> **About this task**:
Output exactly, and only, the lines below from the one with "Goélia : Immeuble L’Européen" down to the one with "큰 국제 사진 축제 <Les Rencontres de la". Include both end lines and no pictures.

(Beginning of Data for this task)

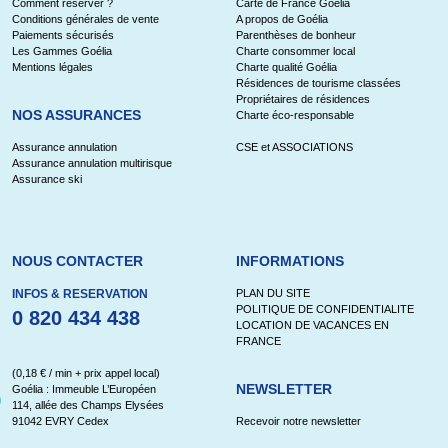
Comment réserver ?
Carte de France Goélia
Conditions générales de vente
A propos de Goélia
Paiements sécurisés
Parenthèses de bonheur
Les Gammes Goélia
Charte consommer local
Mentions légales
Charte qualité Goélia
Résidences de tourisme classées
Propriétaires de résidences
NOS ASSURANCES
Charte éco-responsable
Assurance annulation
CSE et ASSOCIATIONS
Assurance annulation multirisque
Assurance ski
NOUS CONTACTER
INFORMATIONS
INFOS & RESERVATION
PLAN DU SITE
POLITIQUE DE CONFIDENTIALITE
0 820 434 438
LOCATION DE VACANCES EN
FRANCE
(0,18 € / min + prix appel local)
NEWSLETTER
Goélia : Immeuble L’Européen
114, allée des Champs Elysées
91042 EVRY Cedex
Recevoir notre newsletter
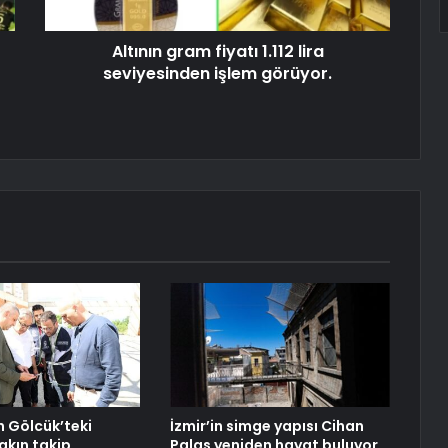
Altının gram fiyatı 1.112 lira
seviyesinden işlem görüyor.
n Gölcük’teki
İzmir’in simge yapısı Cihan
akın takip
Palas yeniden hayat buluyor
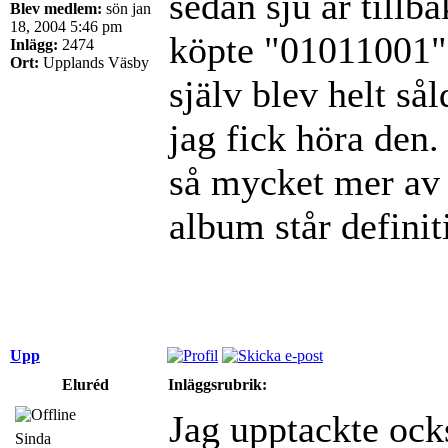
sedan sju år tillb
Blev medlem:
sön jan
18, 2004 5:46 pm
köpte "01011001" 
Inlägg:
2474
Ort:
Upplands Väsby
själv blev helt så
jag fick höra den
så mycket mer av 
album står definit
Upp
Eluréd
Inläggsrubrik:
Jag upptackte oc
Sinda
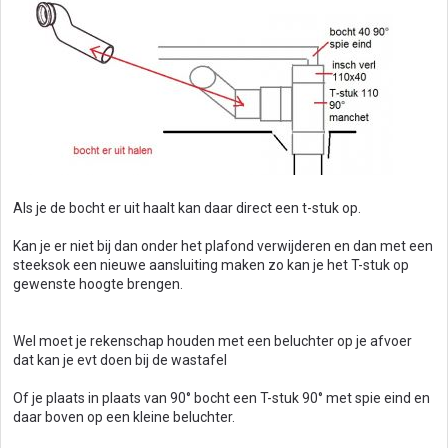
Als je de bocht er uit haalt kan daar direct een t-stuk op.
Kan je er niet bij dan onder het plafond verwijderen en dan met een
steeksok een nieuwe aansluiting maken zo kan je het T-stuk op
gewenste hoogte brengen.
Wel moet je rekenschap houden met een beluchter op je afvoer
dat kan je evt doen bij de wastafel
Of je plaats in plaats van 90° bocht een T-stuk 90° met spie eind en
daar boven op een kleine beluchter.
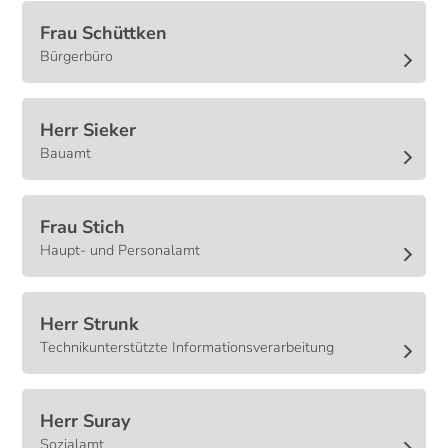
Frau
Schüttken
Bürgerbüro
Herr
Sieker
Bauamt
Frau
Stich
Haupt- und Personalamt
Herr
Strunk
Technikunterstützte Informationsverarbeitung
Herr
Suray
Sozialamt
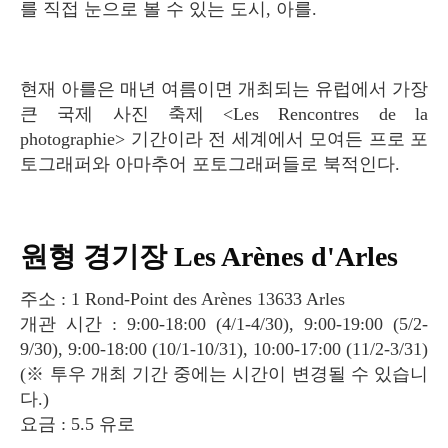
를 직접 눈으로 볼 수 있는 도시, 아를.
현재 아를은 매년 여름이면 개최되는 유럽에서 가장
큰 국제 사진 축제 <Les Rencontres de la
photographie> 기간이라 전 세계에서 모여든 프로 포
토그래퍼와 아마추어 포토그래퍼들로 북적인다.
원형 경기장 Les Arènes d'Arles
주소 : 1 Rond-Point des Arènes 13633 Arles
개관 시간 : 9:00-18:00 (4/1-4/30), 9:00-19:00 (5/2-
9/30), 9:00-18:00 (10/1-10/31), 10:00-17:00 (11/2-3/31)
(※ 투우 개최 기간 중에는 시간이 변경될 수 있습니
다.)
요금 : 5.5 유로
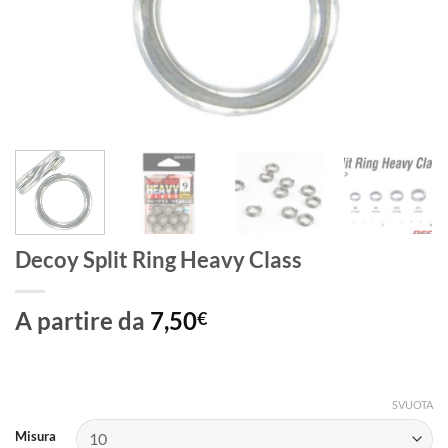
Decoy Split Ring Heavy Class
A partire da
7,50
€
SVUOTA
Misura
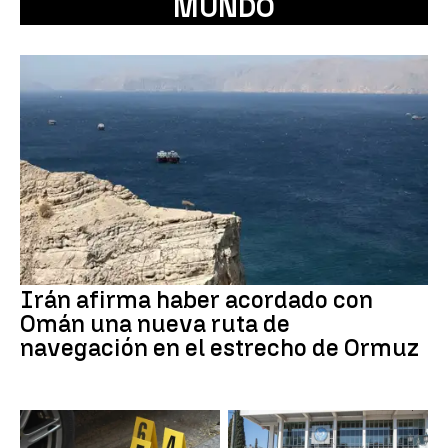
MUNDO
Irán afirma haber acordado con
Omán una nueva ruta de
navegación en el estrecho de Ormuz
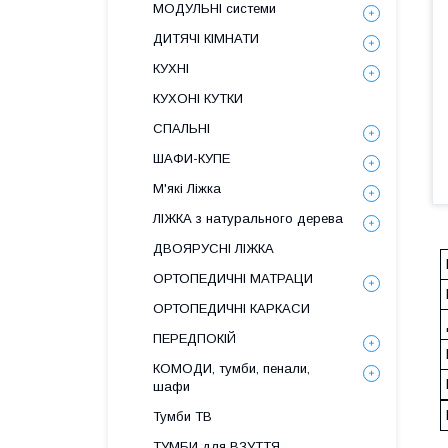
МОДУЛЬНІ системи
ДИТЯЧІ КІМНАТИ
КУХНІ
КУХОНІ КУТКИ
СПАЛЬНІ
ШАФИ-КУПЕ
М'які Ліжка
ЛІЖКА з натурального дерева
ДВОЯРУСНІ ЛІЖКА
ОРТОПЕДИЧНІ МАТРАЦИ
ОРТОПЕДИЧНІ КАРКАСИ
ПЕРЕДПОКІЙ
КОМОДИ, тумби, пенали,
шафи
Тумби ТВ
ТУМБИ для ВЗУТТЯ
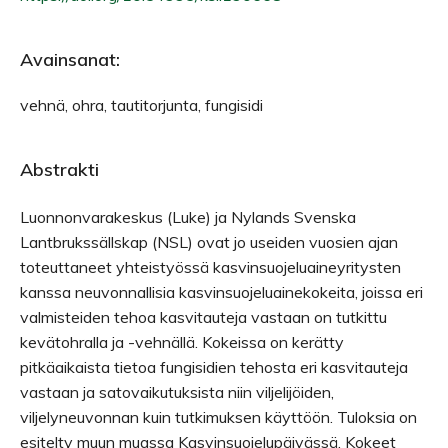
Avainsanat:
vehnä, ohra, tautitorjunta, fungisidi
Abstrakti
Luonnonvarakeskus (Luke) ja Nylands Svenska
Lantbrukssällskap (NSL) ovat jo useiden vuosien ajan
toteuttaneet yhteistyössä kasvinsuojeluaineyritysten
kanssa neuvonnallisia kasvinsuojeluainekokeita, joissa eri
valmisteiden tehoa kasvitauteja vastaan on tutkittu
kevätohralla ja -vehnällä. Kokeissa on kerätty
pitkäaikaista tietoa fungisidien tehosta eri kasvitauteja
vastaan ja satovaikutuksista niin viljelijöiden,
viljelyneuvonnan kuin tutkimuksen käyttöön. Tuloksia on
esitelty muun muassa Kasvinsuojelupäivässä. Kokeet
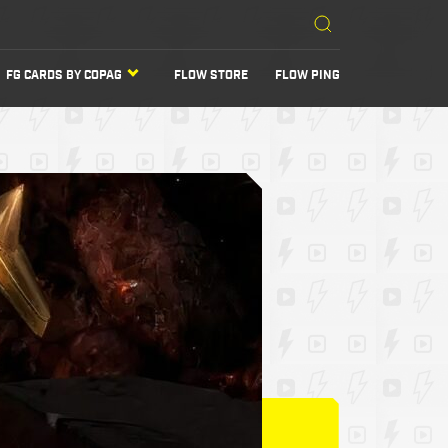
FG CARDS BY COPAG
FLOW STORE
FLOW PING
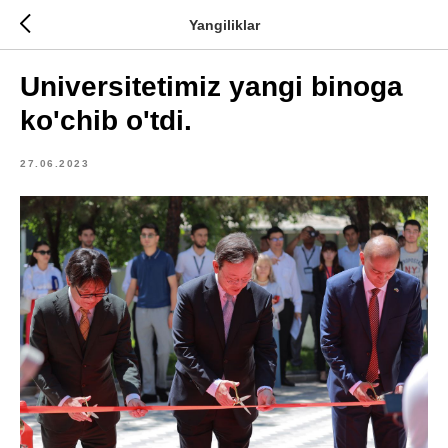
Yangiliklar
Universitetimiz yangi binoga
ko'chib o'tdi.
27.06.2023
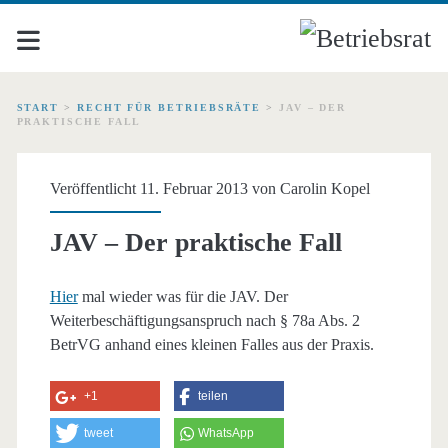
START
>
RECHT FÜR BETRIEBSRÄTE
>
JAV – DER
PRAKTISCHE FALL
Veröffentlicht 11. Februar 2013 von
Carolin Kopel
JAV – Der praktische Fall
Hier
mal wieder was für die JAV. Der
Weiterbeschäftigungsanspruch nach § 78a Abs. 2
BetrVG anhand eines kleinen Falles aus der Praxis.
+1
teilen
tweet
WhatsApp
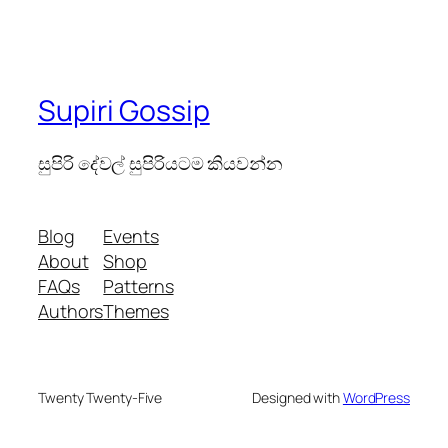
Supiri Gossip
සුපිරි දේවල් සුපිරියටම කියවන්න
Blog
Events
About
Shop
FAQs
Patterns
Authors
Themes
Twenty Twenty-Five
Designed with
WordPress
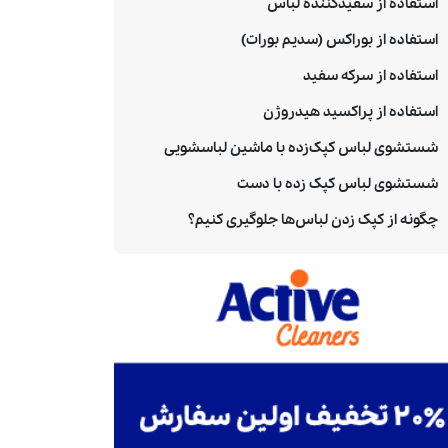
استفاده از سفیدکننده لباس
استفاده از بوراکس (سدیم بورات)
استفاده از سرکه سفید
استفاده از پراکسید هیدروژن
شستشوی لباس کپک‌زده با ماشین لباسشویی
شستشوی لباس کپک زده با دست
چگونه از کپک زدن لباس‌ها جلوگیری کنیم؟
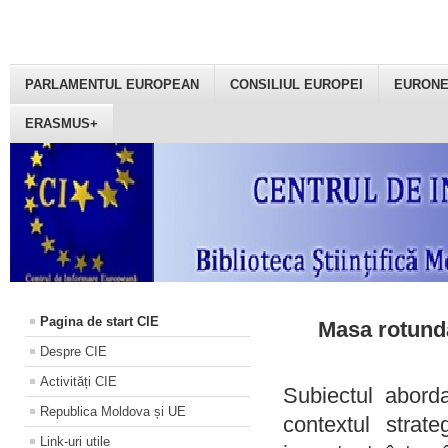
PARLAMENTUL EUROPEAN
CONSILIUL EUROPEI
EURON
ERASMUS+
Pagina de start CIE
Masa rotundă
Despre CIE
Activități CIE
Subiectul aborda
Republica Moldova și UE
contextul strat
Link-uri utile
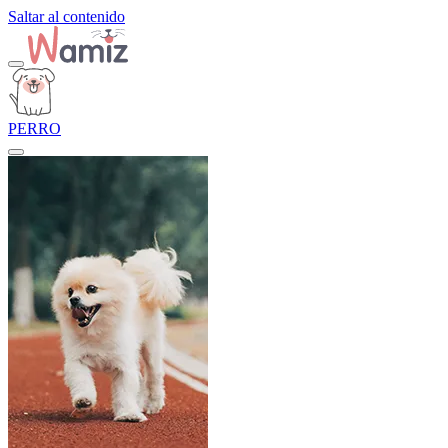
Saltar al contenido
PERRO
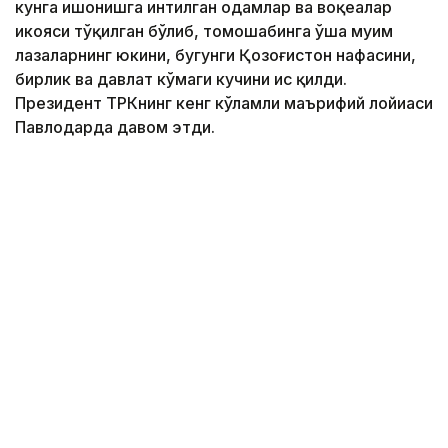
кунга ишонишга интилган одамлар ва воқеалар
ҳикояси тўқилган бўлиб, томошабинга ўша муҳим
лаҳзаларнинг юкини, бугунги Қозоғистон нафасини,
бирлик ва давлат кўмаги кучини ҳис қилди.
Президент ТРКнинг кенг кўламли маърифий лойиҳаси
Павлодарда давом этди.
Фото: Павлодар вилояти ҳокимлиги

(End of Data for this task)

> **Your solution**:
Goélia : Immeuble L’Européen
114, allée des Champs Elysées
91042 EVRY Cedex
Recevoir notre newsletter
Altının gram fiyatı 1.112 lira
seviyesinden işlem görüyor.
n Gölcük’teki
İzmir’in simge yapısı Cihan
akın takip
Palas yeniden hayat buluyor
sedan sju år tillb
Blev medlem:
sön jan
18, 2004 5:46 pm
köpte "01011001" 
Inlägg:
2474
Ort:
Upplands Väsby
själv blev helt så
jag fick höra den
så mycket mer av 
album står definit
Upp
Eluréd
Inläggsrubrik:
Jag upptackte oc
Sinda
Als je de bocht er uit haalt kan daar direct een t-stuk op.
Kan je er niet bij dan onder het plafond verwijderen en dan met een
steeksok een nieuwe aansluiting maken zo kan je het T-stuk op
gewenste hoogte brengen.
Wel moet je rekenschap houden met een beluchter op je afvoer
dat kan je evt doen bij de wastafel
Of je plaats in plaats van 90° bocht een T-stuk 90° met spie eind en
daar boven op een kleine beluchter.
Frau
Schüttken
Bürgerbüro
Herr
Sieker
Bauamt
Frau
Stich
Haupt- und Personalamt
Herr
Strunk
Technikunterstützte Informationsverarbeitung
Herr
Suray
Sozialamt
를 직접 눈으로 볼 수 있는 도시, 아를.
현재 아를은 매년 여름이면 개최되는 유럽에서 가장
큰 국제 사진 축제 <Les Rencontres de la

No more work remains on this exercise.